Hace unas semanas dejé sobre mi escritorio dos libros de aparición reciente, para primero leer, y luego, tal vez, comentar en este espacio bajo un cierto horizonte en común: La alegría y la pasión. Relatos brasileños y argentinos en perspectiva comparada, de Vicente Palermo, publicado por Katz Editores, y Sociología en el espejo. Ensayistas, científicos sociales y críticos literarios en Brasil y en la Argentina (1930-1970), de Alejandro Blanco y Luiz Carlos Jackson, editado por la editorial de la Universidad Nacional de Quilmes. Debido a que me había interesado mucho un libro anterior de Blanco (Razón y modernidad. Gino Germani y la sociología en la Argentina, Siglo XXI) decidí comenzar por Sociología en el espejo…
Hasta la página 190, y luego de la 192, es un libro lleno de ideas bien argumentadas, un gran trabajo histórico-crítico, deudor del “método científico” pero evidentemente abierto a debates culturales más amplios. El último tramo del libro –dedicado a recorrer las biografías de Adolfo Prieto y Antonio Candido–, está entre lo mejor que leí en un registro que bien podría llamarse “biografía sociológica”.
Pero hay una frase en la página 191 que me hundió en una fuerte desdicha, que arruinó el placer que llevaba hasta allí la lectura del libro. Y si menciono el placer, es para indicar mi posición de lectura: no pertenezco al ámbito académico. Accedo a esos libros con la curiosidad levemente impune del lector que lee bajo la figura del que hila cuentas de un collar, el de la cultura, el pensamiento, la erudición. Por supuesto, mientras se hila (en la incompletud: nunca se termina) ese collar conoce el registro de la polémica, lo agonístico, el intercambio.
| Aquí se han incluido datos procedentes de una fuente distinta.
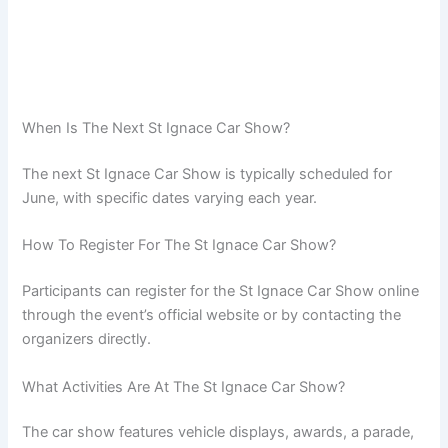
When Is The Next St Ignace Car Show?
The next St Ignace Car Show is typically scheduled for
June, with specific dates varying each year.
How To Register For The St Ignace Car Show?
Participants can register for the St Ignace Car Show online
through the event’s official website or by contacting the
organizers directly.
What Activities Are At The St Ignace Car Show?
The car show features vehicle displays, awards, a parade,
Desde esa posición descentrada, encuentro inadmisible esta frase de la página 191, en la que, refiriéndose a Juan José Sebreli y a Carlos Correas, se lee: “Posiblemente, las privaciones económicas y sociales enfrentadas en la infancia estuvieran relacionadas no solamente con las iniciativas intelectuales innovadoras que emprendieron en la década de 1960, sino también con la actitud transgresora que asumieron como estilo de vida. Sebreli y Carlos Correas, otro miembro del grupo, eran homosexuales –fueron pareja– y formaban, junto con Oscar Masotta, un subgrupo dentro de Contorno”. Es una frase mecanicista, reductora, y en el límite (interior) del clasismo y la homofobia. Suponer que las “privaciones económicas y sociales de la infancia” tienen relación directa con “iniciativas intelectuales innovadoras” en la adultez ya es curioso (afirmado así, al pasar, sin ninguna otra argumentación). Más curioso es sostener que esas privaciones de infancia desembocan en la “actitud transgresora que asumieron como forma de vida”, sin informarnos a qué se refiere con “actitud transgresora”, categoría –la de “transgresión”–, sobre la que hay escrita una biblioteca entera. Pero lo reductor de esas afirmaciones deja paso a la discriminación cuando afirma que esas privaciones de infancia explican –“posiblemente”– la homosexualidad de Sebreli y Correas. Escrita la frase –supongo– con la buena voluntad del progresismo académico, asociar de un modo mecánico (o de cualquier otro) pobreza con homosexualidad termina, no obstante, como un impensado, remitiendo a las peores tradiciones higienistas argentinas. Los barrios bajos… ¡un semillero de putos!